For the fourth quarter, the $3 trillion industry increased its net exposure — the difference between short and long positions — to 63 percent, a level that equates to a net $656 billion, according to Bank of America Merrill Lynch data. Hedge funds were last this optimistic in the fourth quarter of 2015.
Managers have been rewarded for their optimism. The S&P 500 (^GSPC) is up 4.4 percent for the quarter, while the Dow Jones industrial average (Dow Jones Global Indexes: .DJI) has surged 8.9 percent and is threatening to eclipse 20,000 for the first time.
Interestingly, the industry misjudged somewhat where the biggest gains would come. Hedge funds cut their exposure to small-cap stocks to the lowest level since the second quarter of 2014, at a time when the Russell 2000 (^RUT) has jumped 9.6 percent.
Otherwise, though, hedge funds made some smart bets, according to BofAML's tracking.
The industry cut its net short position in exchange-traded funds to $65 billion from $72 billion at the start of the quarter, the lowest since the third quarter of 2013.
During the third quarter, ETF buying focused most on the SPDR S&P 500 Trust (NYSE Arca: SPY), the iShares MSCI Emerging Markets (NYSE Arca: EEM) and Financial Select Sector SPDR (NYSE Arca: XLF) funds.

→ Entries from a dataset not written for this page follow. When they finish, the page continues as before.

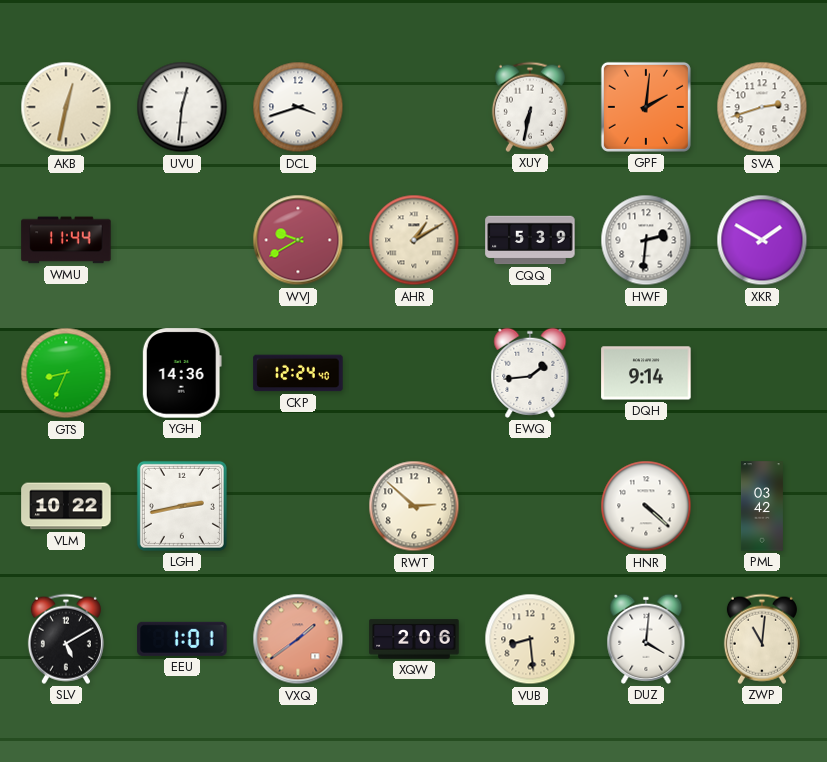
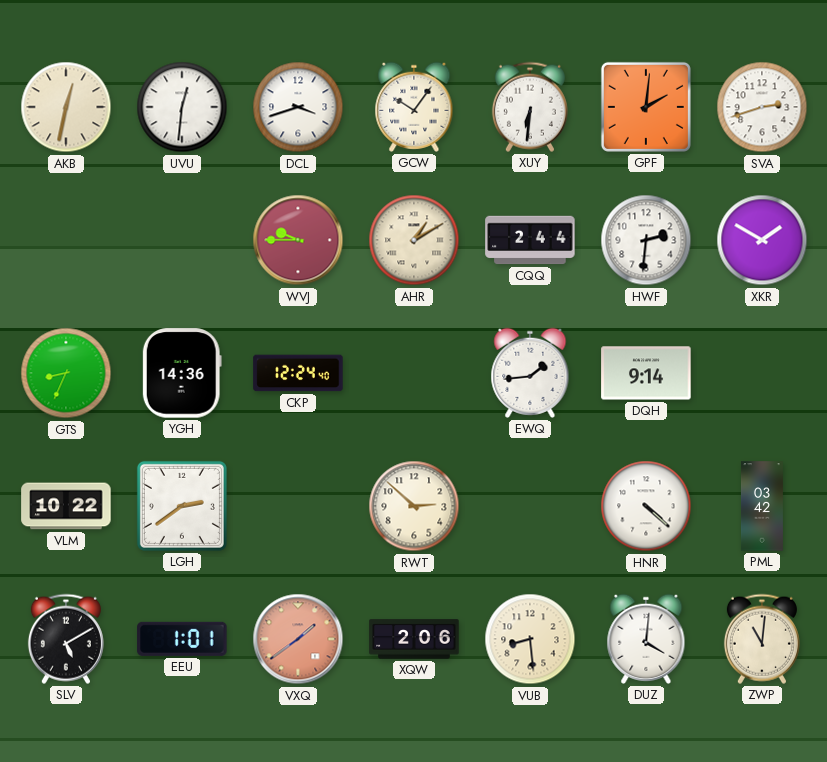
GCW: none -> 10:06
XUY: 6:32 -> 6:31
WMU: 11:44 -> none
WVJ: 9:40 -> 9:45
CQQ: 5:39 -> 2:44
LGH: 2:43 -> 2:39
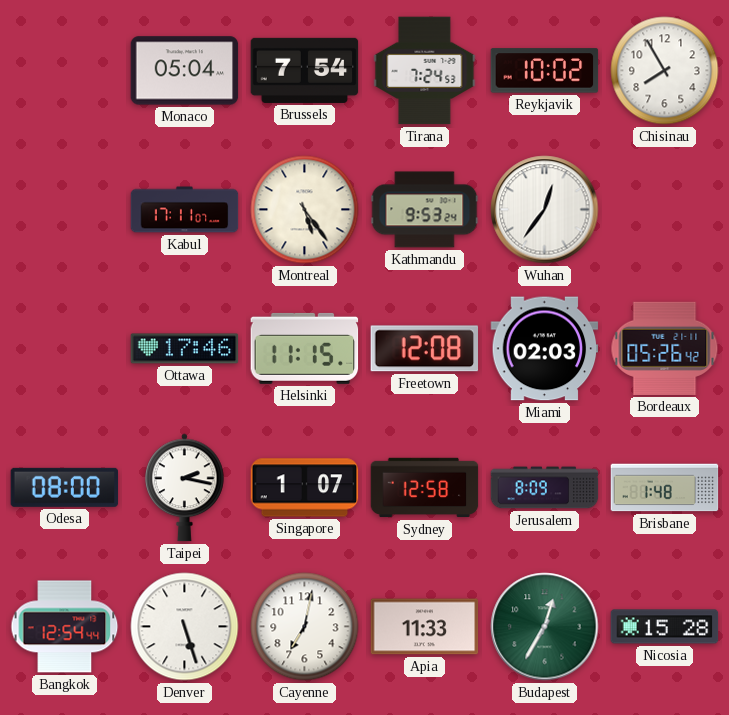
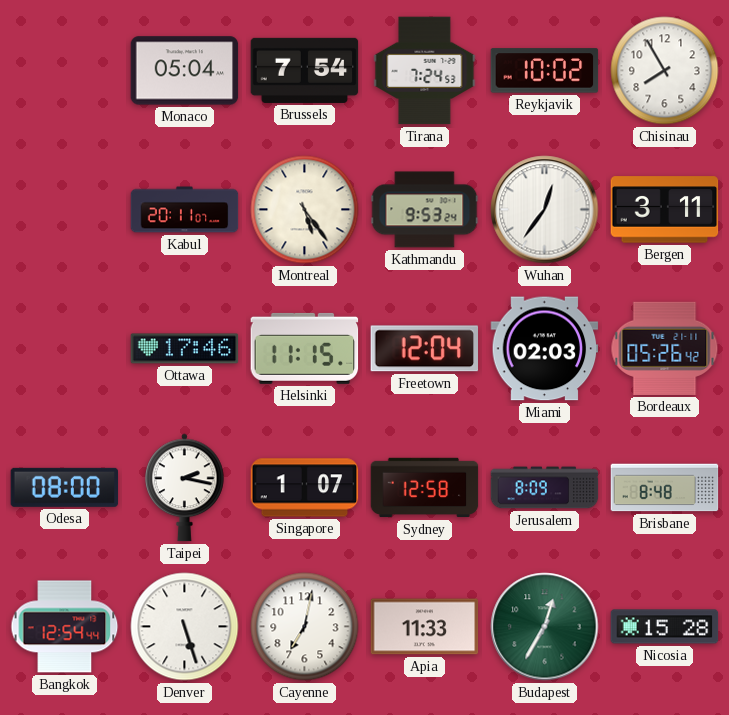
Kabul: 17:11 -> 20:11
Bergen: none -> 3:11
Freetown: 12:08 -> 12:04
Brisbane: 1:48 -> 8:48
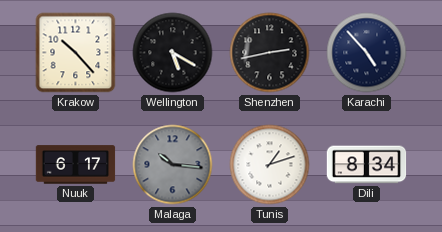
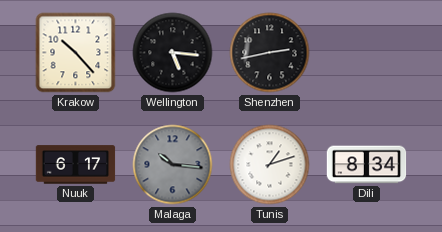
Wellington: 5:20 -> 5:16
Karachi: 4:53 -> none
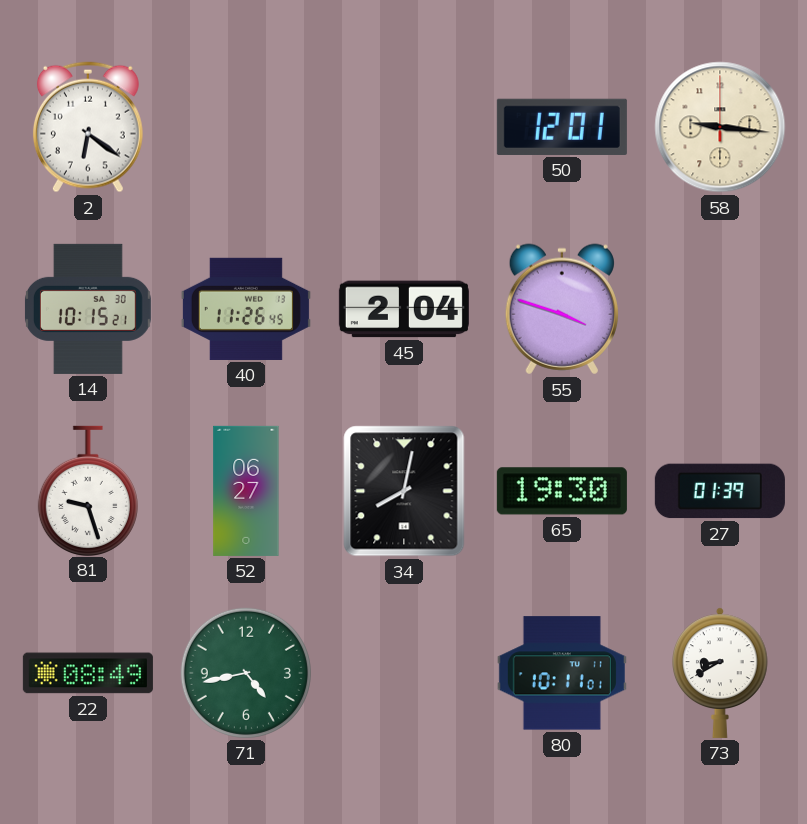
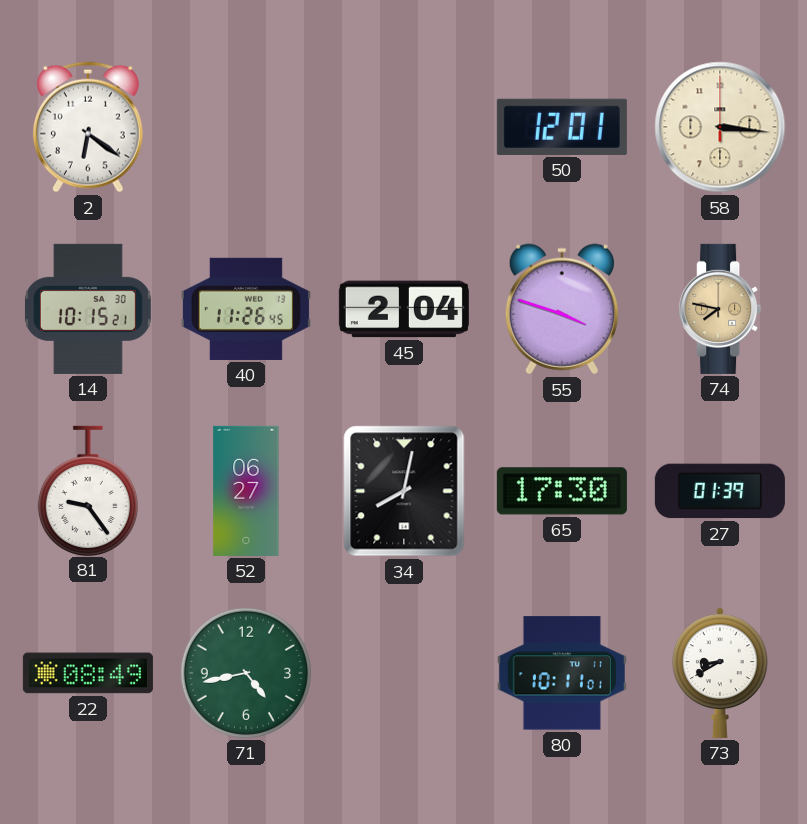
58: 9:16 -> 3:16
74: none -> 7:47
81: 9:27 -> 9:24
65: 19:30 -> 17:30
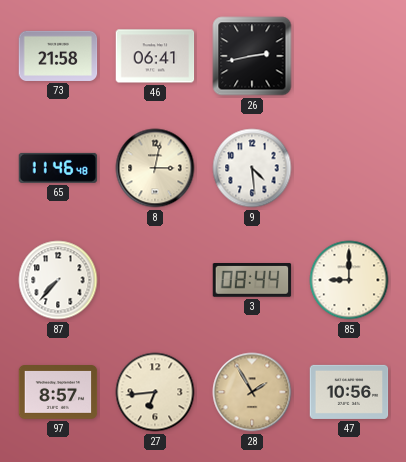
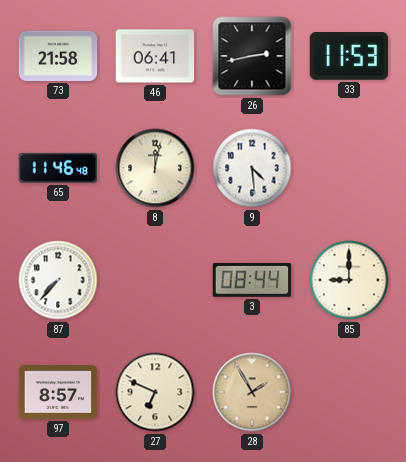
33: none -> 11:53
8: 3:02 -> 12:02
27: 6:44 -> 6:49
47: 10:56 -> none
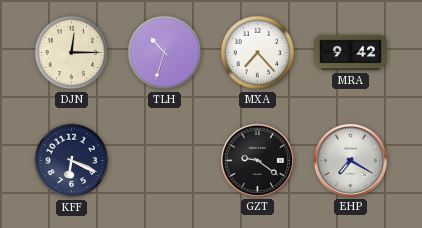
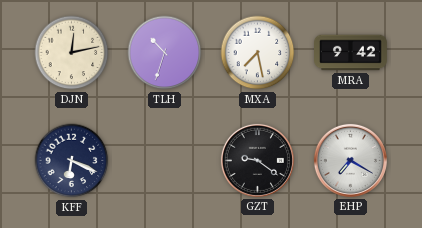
DJN: 12:15 -> 12:13
MXA: 7:23 -> 7:28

Those funds, respectively, have seen fourth-quarter returns of 4.6 percent, -8.1 percent and 22.3 percent.
Conversely, the three most-sold ETFs were the iShares iBoxx $ High Yield Corporate Bond (NYSE Arca: HYG) ETF (down 0.8 percent for the quarter), the SPDR Gold Trust (NYSE Arca: GLD) (off 13.6 percent) and the iShares Russell 2000 (NYSE Arca: IWM) ETF, the worst move as the fund has jumped 10.1 percent.
As a group, hedge funds in November rose 0.9 percent, posting their best month since July, as gauged by the HFRI Fund Weighted Composite Index. The index was up 4.5 percent for the year heading into December.
The enthusiasm hedge fund managers are showing is not universally shared.
As a group, Wall Street strategists are expecting the S&P 500 to gain just 4.2 percent in 2017. That's the most pessimistic outlook since 2005, according to Bespoke Investment Group.
However, that could change as the year ahead evolves. Citigroup, for instance, already has revised its 2017 outlook, upping its S&P 500 price target from 2,325 to 2,425, representing about a 7.2 percent gain from the current level.
Retail investors remain bullish. Some 44.6 percent expect the market to be higher in six months, according to the latest American Association of Individual Investors survey. That's above the historical average of 38.5 percent.